I didn't have time to make it perfect, but this is the draft of what I testified last night at the West Hollywood Metro Long Range Plan meeting:
Good evening, my name is Damien Newton and I am a resident of Los Angeles.
Tonight I’m here not to testify in favor of a favorite project, but to present Metro with what I imagine when I think of the future of transportation.
Last week, I had the opportunity to attend the "ribbon cutting" for the shared street project at Bimini Place. The community has taken control of their local streets and put in permeable sidewalks, macadamia nut trees, traffic calming devices, street art and decorated benches along widened sidewalks. What does this have to do with Metro’s Long Range Transportation Plan? The Shared Street Project was funded in large part by a grant from Metro.
Bimini Street is my vision for Los Angeles. A place where all users of the transportation system have access to the street, not just cars and trucks.
To realize this vision, Metro needs to allocate more funds for bicycle and pedestrian projects. Currently, the long range plan calls for spending less than 1% of funds on bike/ped projects while roads and highways receive 25% of the budget for expansion projects. For comparison purposes, the great state of New Jersey spends about 1% of its transportation budget for highway expansion reserving the rest for transit, fix-it projects and retrofitting streets to make them more accessible to the community.
First and foremost, an increase in funds could be used to finally make LA County roads safer for pedestrians and cyclists. Every time a transportation agency makes a new long term plan, they call for a decrease in cyclist/pedestrian deaths. If you go to LA Streetsblog and run a search for "SCAG" you can see how we’ve been doing in reducing pedestrian crashes and deaths. In short, since 2000, the number of deaths and crashes has basically remained static in LA County.

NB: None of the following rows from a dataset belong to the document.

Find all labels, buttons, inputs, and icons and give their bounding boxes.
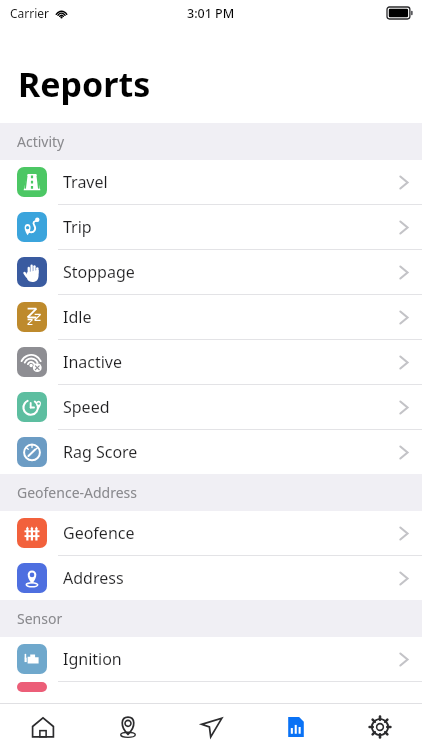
button[interactable]: Places [85,704,170,750]
staticText: 3:01 PM [187,5,235,22]
button[interactable]: Geofence [0,511,422,555]
button[interactable]: Settings [338,704,422,750]
staticText: Carrier [10,5,50,21]
button[interactable]: Ignition [0,637,422,681]
button[interactable]: Reports [254,704,338,750]
staticText: Rag Score [63,441,138,463]
button[interactable]: Navigate [170,704,254,750]
button[interactable]: Stoppage [0,250,422,294]
button[interactable]: Rag Score [0,430,422,474]
button[interactable]: Inactive [0,340,422,384]
staticText: Inactive [63,351,123,373]
staticText: Ignition [63,648,122,670]
staticText: Speed [63,396,110,418]
staticText: Address [63,567,124,589]
staticText: Geofence [63,522,135,544]
button[interactable]: Travel [0,160,422,204]
staticText: Trip [63,216,92,238]
staticText: Activity [17,132,65,151]
staticText: Idle [63,306,92,328]
button[interactable]: Speed [0,385,422,429]
staticText: Geofence-Address [17,483,138,502]
staticText: Travel [63,171,108,193]
button[interactable]: Home [0,704,85,750]
staticText: Reports [18,61,151,107]
button[interactable]: Idle [0,295,422,339]
button[interactable]: Trip [0,205,422,249]
staticText: Stoppage [63,261,135,283]
staticText: Sensor [17,609,63,628]
button[interactable]: Address [0,556,422,600]
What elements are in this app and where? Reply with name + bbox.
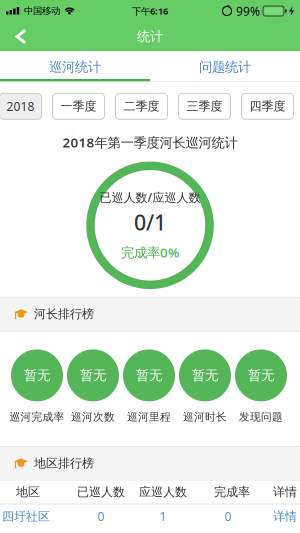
staticText: 1 xyxy=(160,508,166,524)
staticText: 暂无 xyxy=(136,367,162,384)
staticText: 完成率0% xyxy=(121,243,179,261)
staticText: 暂无 xyxy=(80,367,106,384)
staticText: 已巡人数/应巡人数 xyxy=(100,189,200,205)
staticText: 二季度 xyxy=(124,99,160,114)
staticText: 详情 xyxy=(273,509,297,524)
button[interactable]: Back xyxy=(0,23,27,50)
button[interactable]: 二季度 xyxy=(116,93,168,119)
button[interactable]: 2018 xyxy=(0,93,42,119)
staticText: 0 xyxy=(224,508,232,524)
staticText: 中国移动 xyxy=(24,5,60,17)
staticText: 河长排行榜 xyxy=(34,307,94,321)
staticText: 2018年第一季度河长巡河统计 xyxy=(62,133,238,151)
button[interactable]: 三季度 xyxy=(178,93,230,119)
staticText: 地区排行榜 xyxy=(34,456,94,471)
staticText: 统计 xyxy=(137,28,163,45)
staticText: 暂无 xyxy=(248,367,274,384)
staticText: 已巡人数 xyxy=(77,485,125,499)
staticText: 2018 xyxy=(6,98,34,114)
staticText: 巡河次数 xyxy=(71,410,115,424)
staticText: 暂无 xyxy=(192,367,218,384)
staticText: 四季度 xyxy=(250,99,286,114)
staticText: 99% xyxy=(236,3,260,19)
staticText: 四圩社区 xyxy=(2,509,50,524)
staticText: 三季度 xyxy=(186,99,222,114)
staticText: 一季度 xyxy=(60,99,96,114)
button[interactable]: 一季度 xyxy=(52,93,104,119)
staticText: 巡河时长 xyxy=(183,410,227,424)
staticText: 0 xyxy=(98,508,104,524)
staticText: 巡河完成率 xyxy=(10,410,64,424)
staticText: 巡河里程 xyxy=(127,410,171,424)
staticText: 应巡人数 xyxy=(139,485,187,499)
staticText: 0/1 xyxy=(134,208,166,236)
staticText: 地区 xyxy=(16,485,40,499)
staticText: 完成率 xyxy=(214,485,250,499)
button[interactable]: 四季度 xyxy=(242,93,294,119)
staticText: 下午6:16 xyxy=(132,5,168,17)
staticText: 详情 xyxy=(273,485,297,499)
button[interactable]: 问题统计 xyxy=(150,51,300,79)
staticText: 暂无 xyxy=(24,367,50,384)
staticText: 问题统计 xyxy=(199,59,251,75)
staticText: 发现问题 xyxy=(239,410,283,424)
button[interactable]: 巡河统计 xyxy=(0,51,150,79)
staticText: 巡河统计 xyxy=(49,59,101,75)
button[interactable]: 四圩社区 xyxy=(0,504,300,528)
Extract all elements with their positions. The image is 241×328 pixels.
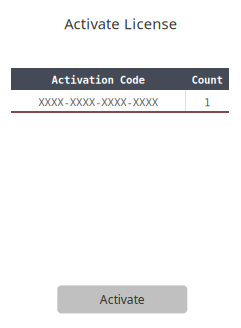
staticText: Count [192,74,222,86]
staticText: XXXX-XXXX-XXXX-XXXX [38,96,158,109]
staticText: Activation Code [52,74,144,86]
staticText: Activate [100,291,145,308]
staticText: 1 [204,96,210,109]
staticText: Activate License [64,14,177,34]
button[interactable]: Activate [57,285,187,313]
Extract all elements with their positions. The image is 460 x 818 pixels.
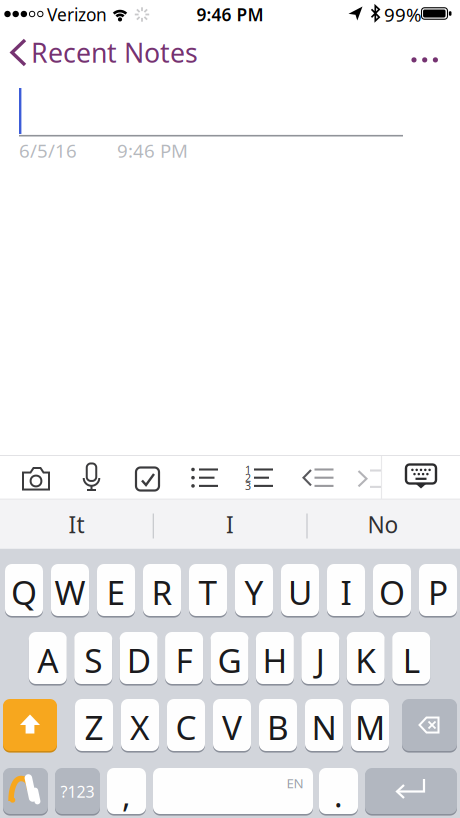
button[interactable]: , xyxy=(107,768,146,814)
button[interactable]: To Do Tag xyxy=(126,456,170,500)
button[interactable]: Swype xyxy=(3,768,48,814)
staticText: It xyxy=(68,509,84,540)
staticText: B xyxy=(267,705,289,749)
staticText: Q xyxy=(11,570,37,614)
staticText: X xyxy=(130,705,150,749)
staticText: O xyxy=(379,570,405,614)
button[interactable]: R xyxy=(143,564,181,616)
button[interactable]: Back to Recent Notes xyxy=(8,38,211,67)
staticText: Recent Notes xyxy=(31,35,198,70)
button[interactable]: I xyxy=(155,502,305,548)
button[interactable]: O xyxy=(373,564,411,616)
button[interactable]: U xyxy=(281,564,319,616)
staticText: M xyxy=(355,705,385,749)
staticText: 6/5/16 xyxy=(19,138,77,163)
button[interactable]: N xyxy=(305,699,343,751)
button[interactable]: Y xyxy=(235,564,273,616)
button[interactable]: It xyxy=(2,502,152,548)
button[interactable]: K xyxy=(347,632,385,684)
staticText: J xyxy=(316,638,325,682)
staticText: 3 xyxy=(245,479,251,493)
staticText: 2 xyxy=(245,471,251,485)
staticText: 1 xyxy=(245,462,251,477)
button[interactable]: E xyxy=(97,564,135,616)
button[interactable]: Dismiss Keyboard xyxy=(399,456,443,500)
button[interactable]: Decrease Indent xyxy=(296,456,340,500)
staticText: D xyxy=(127,638,151,682)
staticText: V xyxy=(222,705,242,749)
button[interactable]: Numbers xyxy=(55,768,100,814)
staticText: L xyxy=(403,638,420,682)
button[interactable]: No xyxy=(308,502,458,548)
button[interactable]: Record Audio xyxy=(70,456,114,500)
button[interactable]: A xyxy=(29,632,67,684)
staticText: E xyxy=(106,570,126,614)
button[interactable]: H xyxy=(256,632,294,684)
button[interactable]: Delete xyxy=(402,699,457,751)
staticText: U xyxy=(288,570,312,614)
button[interactable]: B xyxy=(259,699,297,751)
staticText: No xyxy=(368,509,398,540)
staticText: A xyxy=(37,638,58,682)
staticText: I xyxy=(340,570,352,614)
staticText: F xyxy=(176,638,193,682)
button[interactable]: Increase Indent xyxy=(346,456,384,500)
staticText: N xyxy=(312,705,336,749)
staticText: ?123 xyxy=(60,781,94,802)
staticText: Y xyxy=(244,570,264,614)
staticText: C xyxy=(176,705,196,749)
button[interactable]: L xyxy=(392,632,430,684)
button[interactable]: F xyxy=(165,632,203,684)
staticText: I xyxy=(226,509,234,540)
button[interactable]: Numbered List xyxy=(238,456,282,500)
button[interactable]: D xyxy=(120,632,158,684)
staticText: H xyxy=(262,638,287,682)
button[interactable]: G xyxy=(210,632,248,684)
staticText: P xyxy=(428,570,448,614)
button[interactable]: Space xyxy=(153,768,313,814)
staticText: , xyxy=(122,774,131,816)
button[interactable]: C xyxy=(167,699,205,751)
staticText: Z xyxy=(84,705,104,749)
button[interactable]: . xyxy=(319,768,358,814)
button[interactable]: M xyxy=(351,699,389,751)
button[interactable]: T xyxy=(189,564,227,616)
staticText: 9:46 PM xyxy=(196,3,264,26)
staticText: G xyxy=(218,638,242,682)
staticText: . xyxy=(334,774,343,816)
staticText: R xyxy=(152,570,172,614)
staticText: W xyxy=(54,570,86,614)
staticText: Verizon xyxy=(47,3,107,26)
button[interactable]: V xyxy=(213,699,251,751)
button[interactable]: P xyxy=(419,564,457,616)
staticText: S xyxy=(84,638,102,682)
button[interactable]: Shift xyxy=(3,699,57,751)
button[interactable]: Return xyxy=(365,768,457,814)
staticText: EN xyxy=(286,774,304,792)
button[interactable]: S xyxy=(74,632,112,684)
button[interactable]: Camera xyxy=(14,456,58,500)
staticText: 99% xyxy=(384,2,422,27)
staticText: 9:46 PM xyxy=(117,138,188,163)
button[interactable]: Bulleted List xyxy=(182,456,226,500)
button[interactable]: Q xyxy=(5,564,43,616)
button[interactable]: X xyxy=(121,699,159,751)
button[interactable]: Z xyxy=(75,699,113,751)
staticText: K xyxy=(355,638,376,682)
button[interactable]: I xyxy=(327,564,365,616)
button[interactable]: More xyxy=(407,45,443,75)
staticText: T xyxy=(198,570,218,614)
button[interactable]: J xyxy=(301,632,339,684)
button[interactable]: W xyxy=(51,564,89,616)
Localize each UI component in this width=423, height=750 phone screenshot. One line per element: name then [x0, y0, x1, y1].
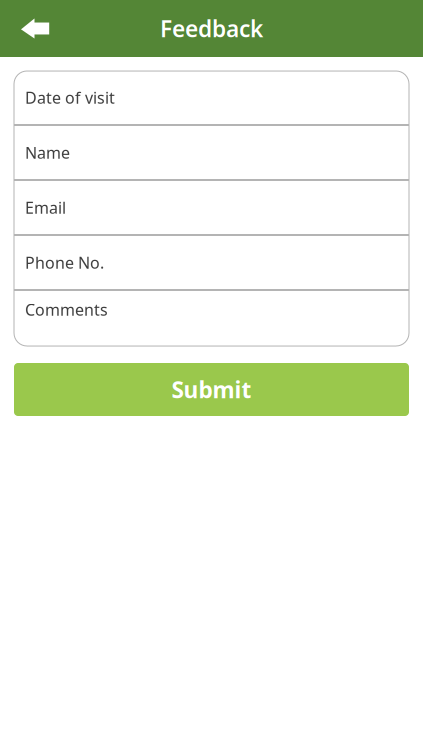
staticText: Phone No.	[25, 252, 104, 273]
staticText: Feedback	[160, 13, 263, 44]
staticText: Submit	[172, 374, 252, 404]
staticText: Email	[25, 197, 66, 218]
staticText: Name	[25, 142, 70, 163]
button[interactable]: Name	[14, 126, 409, 181]
button[interactable]: Date of visit	[14, 71, 409, 126]
button[interactable]: Comments	[14, 291, 409, 346]
button[interactable]: Submit	[14, 363, 409, 416]
button[interactable]: Email	[14, 181, 409, 236]
button[interactable]: Back	[0, 0, 63, 57]
staticText: Comments	[25, 299, 108, 320]
button[interactable]: Phone No.	[14, 236, 409, 291]
staticText: Date of visit	[25, 87, 115, 108]
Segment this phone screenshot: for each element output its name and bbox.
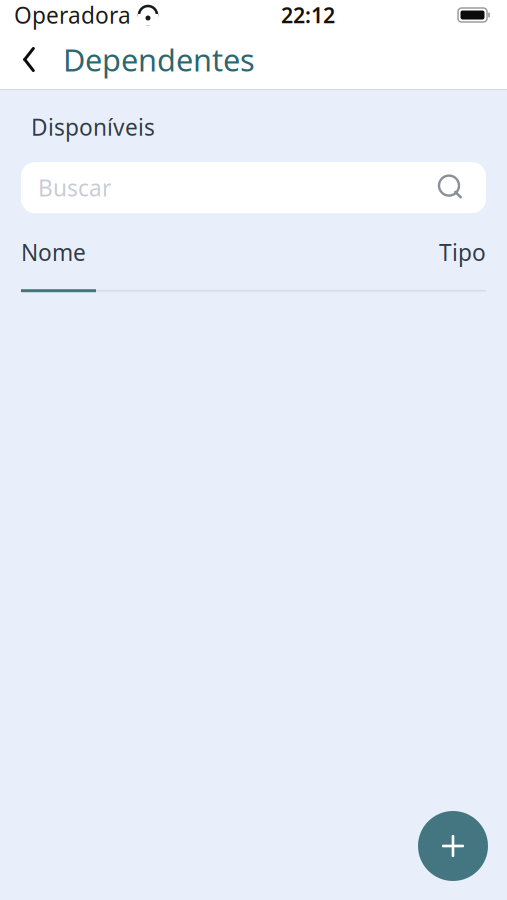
- staticText: Buscar: [38, 173, 111, 203]
- staticText: Tipo: [439, 237, 486, 267]
- button[interactable]: Adicionar dependente: [418, 811, 488, 881]
- button[interactable]: Buscar: [21, 162, 486, 213]
- staticText: Operadora: [14, 0, 131, 30]
- button[interactable]: Nome: [21, 237, 86, 267]
- staticText: Disponíveis: [31, 112, 155, 142]
- button[interactable]: Voltar: [6, 36, 52, 82]
- button[interactable]: Tipo: [439, 237, 486, 267]
- staticText: Nome: [21, 237, 86, 267]
- staticText: Dependentes: [63, 39, 255, 80]
- staticText: 22:12: [281, 1, 335, 29]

There’s a lot of ways to improve pedestrian and bicycle safety. The most obvious way is to slow down traffic, but that would require the political will and guts to tell the residents of the Car Culture Capital that their lifestyle is not sustainable. Look, with oil prices hitting the roof and the amount of space to build more highways coming to an end someone’s going to have to break the news to the populace eventually. The more money we waste on highway projects the harder it’s going to be to break the death grip car culture has had on our way of life.
LA County also needs to complete our bike network. On my way home from Bimini, I stumbled upon a bike path at second street that was two blocks long. A couple of blocks later I stumbled on the bike path at Beverly which I road west for two blocks until the shoulder and sidewalk completely vanished next to the Wilshire Country Club. This is just one example of a dysfunctional bike network, and if we want LA County to have a world-class transportation network, we’re going to need to fix the bike network.
Metro’s policies on bike/ped projects seems a little skewed. When Metro puts out a call for projects, it always includes this line, "Construction of a bikeway and/or pedestrian path is prohibited unless the bikeway or pedestrian path is designed so that the sponsor can demonstrate that it will not have to be relocated or removed to allow for construction or operation of a future transportation project." Metro needs to change this language and realize that a street that moves hundreds of pedestrians is actually more efficient than one that moves hundreds of car passengers (or transit passengers for that matter).
In conclusion, if Metro shares my vision of a future with less cars and more people on the street then it needs to allocate the money now to fix our streets. I guarantee you we can find ways to spend it and make our communities more livable and less polluted.